Conversations with Women in EP
The dearth of women in EP was highlighted in two studies presented at HRS 2022 showing that only 5% of EP operators of Medicare procedures are women, and that women accounted for just 13%-15% of the pool of applicants to EP.
During the meeting, I discussed some of the issues that deter WIC FITs from pursuing EP with a few established female EPs. A major concern is the safety of working with radiation in the EP lab during pregnancy. Jennifer Wright, MD, from the University of Wisconsin-Madison, said, “The sense of unknown and lack of ‘go-to’ when I had questions about performing procedures while pregnant” was challenging early in her EP career. The lack of guidance about safe childbearing, compounded by a lack of direct contact with female mentors in EP is a big deterrent. Wright said she wished she knew what she learned about radiation exposure earlier on as a cardiology fellow and how to be an advocate for herself and others. She went on to elaborate, “I have had three pregnancies while performing procedures. My first pregnancy was very different from the others in that I had no real guidance on best practices for reducing exposure. My solution was to double lead which was the wrong solution as it led to worsening physical problems in the absence of any reasonable reduction in fluoroscopy exposure. Later, I looked into reducing dependency on fluoroscopy by performing fluoroscopy free ablations and also by using ultrasound guided access for device implantations.”
In a recent interview, Usha Tedrow, MD, MSc, from Brigham & Women’s Hospital, said, “EP is the best kept secret in cardiology.” She believes that EP is great for women interested in a procedural specialty: Most procedures are elective and there is a broad spectrum of patients. However, at a trainee level, there is often a lack of understanding of whether a career in EP would afford an equitable work-life balance.
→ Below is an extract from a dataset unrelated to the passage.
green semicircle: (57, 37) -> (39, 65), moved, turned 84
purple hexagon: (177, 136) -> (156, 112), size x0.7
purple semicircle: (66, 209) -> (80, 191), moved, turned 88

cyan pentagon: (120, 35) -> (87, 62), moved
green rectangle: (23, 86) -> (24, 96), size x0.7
With this in mind, I asked Kamala Tamirisa, MD, FACC, from Texas Cardiac Arrhythmia, if her EP career had afforded her flexibility to build and grow a family and if she had to/was able to modify her career for different phases of life. Her response was strongly in the affirmative and encouraging for trainees: “Absolutely it did! Earlier on I worked fewer days a week to make time to volunteer at school and community which are both close to my heart and soul. The flexibility I asked for and got left me with no regrets. Later on, I started to use my non-clinical time to work on writing and advocacy.” This response highlights the importance of setting priorities and advocating for oneself. Jodie Hurwitz, MD, FACC, from North Texas Heart Center, insisted, “It is OK to schedule things so you can leave to get to an event at school.” On work-life balance, she added, “I do have a family that I love very much. I tried to arrange my day so I could drive the kids to school. I also made sure that I was at almost every school event.”
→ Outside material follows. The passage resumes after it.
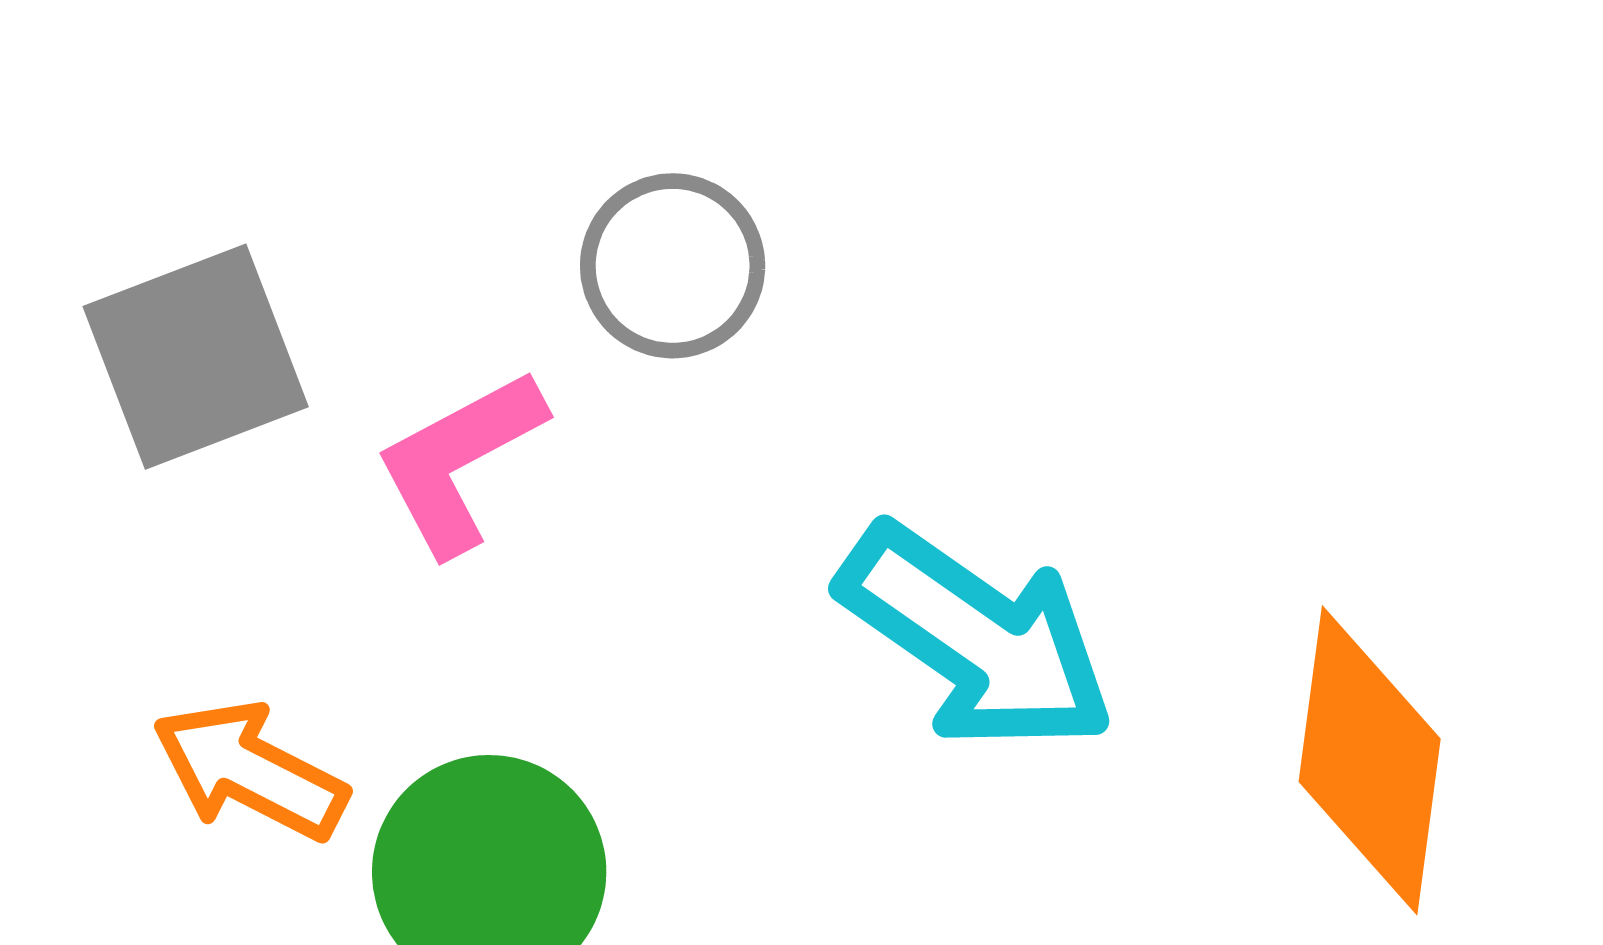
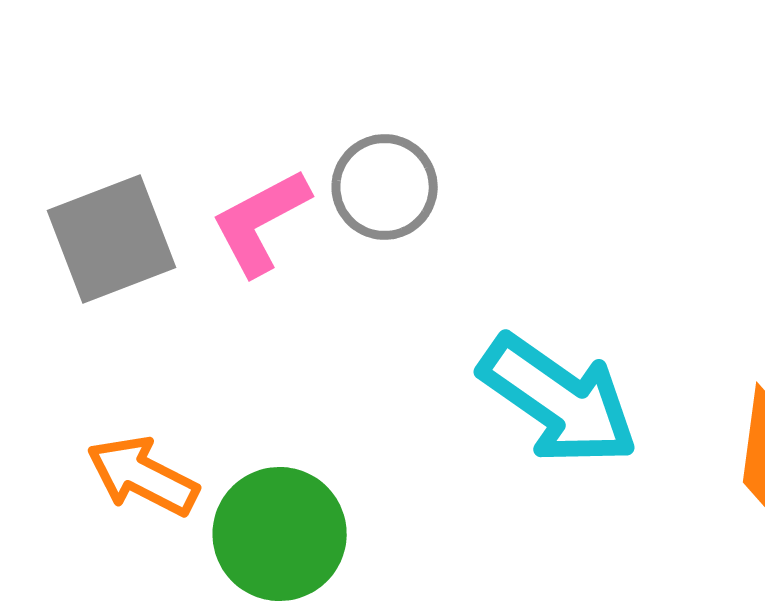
pink L-shape: (459, 461) -> (261, 222), moved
Part of learning to advocate for oneself comes from strong mentorship and advocacy. Female trainees need to identify both men and women as sponsors and mentors. Hurwitz shared that her strongest mentors in EP were men: “I have always been encouraged by them to pursue whatever I wanted, especially leadership roles. I have also had the privilege to work with some wonderful women, either as co-fellows, or slightly above me who have been extremely supportive.”
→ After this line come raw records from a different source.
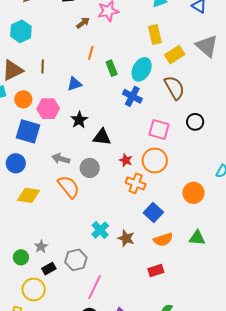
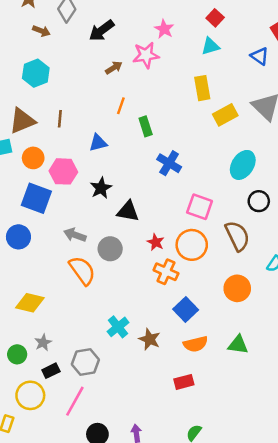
cyan ellipse: (142, 69) -> (243, 165), moved
brown semicircle: (174, 88) -> (237, 236), moved
black circle: (195, 122) -> (259, 201), moved
yellow diamond: (28, 195) -> (30, 303), moved
pink line: (95, 287) -> (75, 401), moved

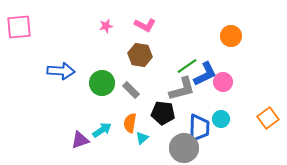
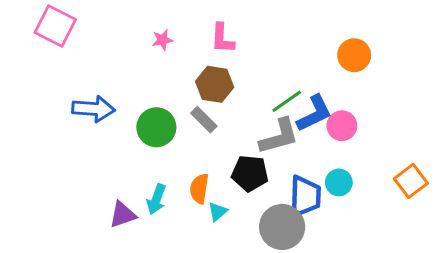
pink L-shape: (145, 25) -> (222, 38), turned 65
pink square: (19, 27) -> (55, 26), moved, turned 32
gray rectangle: (131, 90) -> (204, 120), moved
cyan arrow: (102, 130) -> (156, 199), turned 144

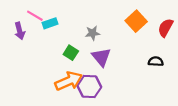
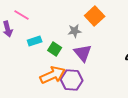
orange square: (136, 21) -> (95, 16), moved
cyan rectangle: (50, 23) -> (35, 41), moved

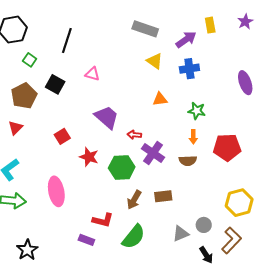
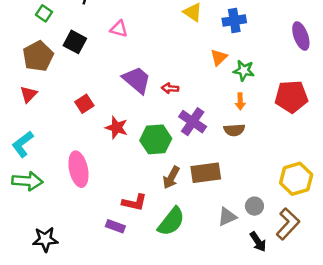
orange triangle: (160, 99) -> (219, 57), moved, turned -35
red arrow: (134, 135) -> (170, 88), moved
red pentagon: (227, 147) -> (291, 97), moved
brown rectangle: (163, 196) -> (206, 173), size x1.4
black star: (27, 250) -> (45, 239), turned 30

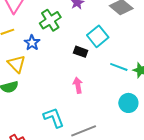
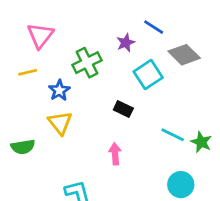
cyan square: (98, 36) -> (148, 75), moved
yellow triangle: (17, 64) -> (60, 123), moved

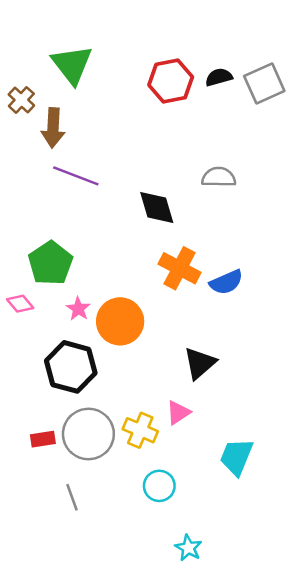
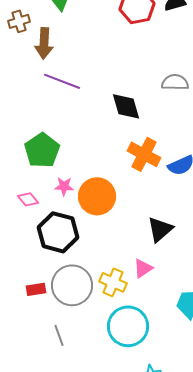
brown cross: (21, 100) -> (19, 21), turned 30
pink diamond: (20, 304) -> (28, 199), moved
pink star: (78, 309) -> (64, 186), turned -30
cyan circle: (159, 486) -> (128, 326), size x1.6

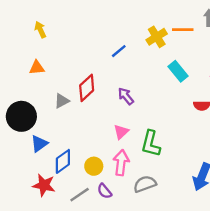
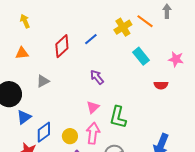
orange line: (183, 30) -> (145, 21), turned 36
red diamond: (87, 88) -> (62, 46), moved

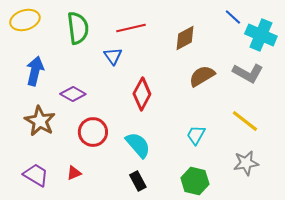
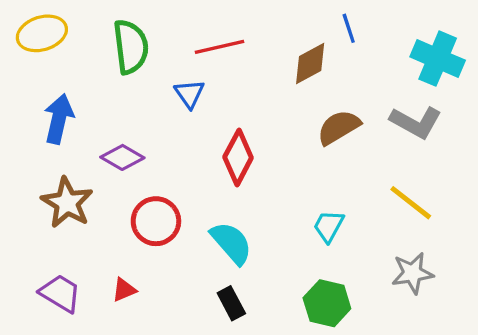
blue line: (233, 17) -> (349, 28), moved, turned 30

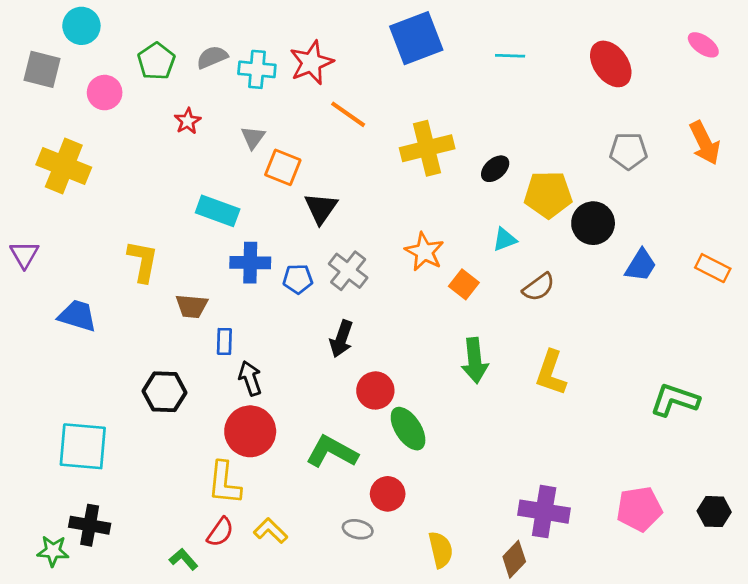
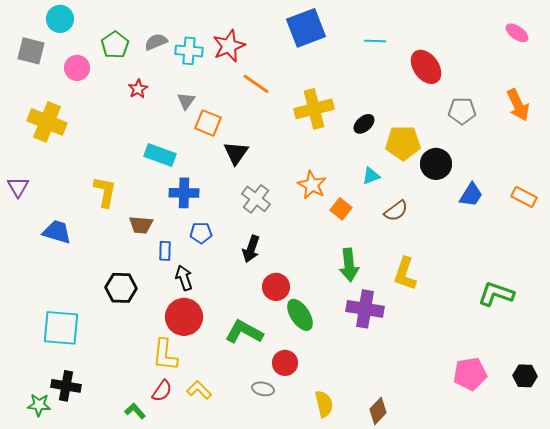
red ellipse: (611, 64) -> (426, 67), moved
blue pentagon: (298, 279) -> (201, 233), moved
purple cross: (544, 512) -> (365, 309), moved

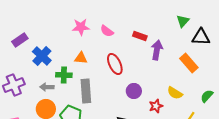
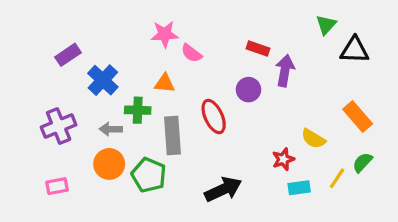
pink semicircle: (107, 31) -> (191, 53), moved
orange rectangle: (189, 63) -> (358, 117), moved
red ellipse: (115, 64) -> (214, 117), moved
purple circle: (134, 91) -> (248, 90), moved
green semicircle: (207, 96) -> (362, 162), moved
During HRS 2022, I attended the Women in EP luncheon where prominent women leaders were celebrating other women and discussing the tough questions of why women in EP were reimbursed less than their male counterparts and how this gap could be closed. It was encouraging to be a part of this tight-knit community. As Tamirisa put it, women mentors have “similar paths with family, kids, schools etc. and double lead/lactation at workplace stories; and can provide guidance with interpersonal communication and confidantes.”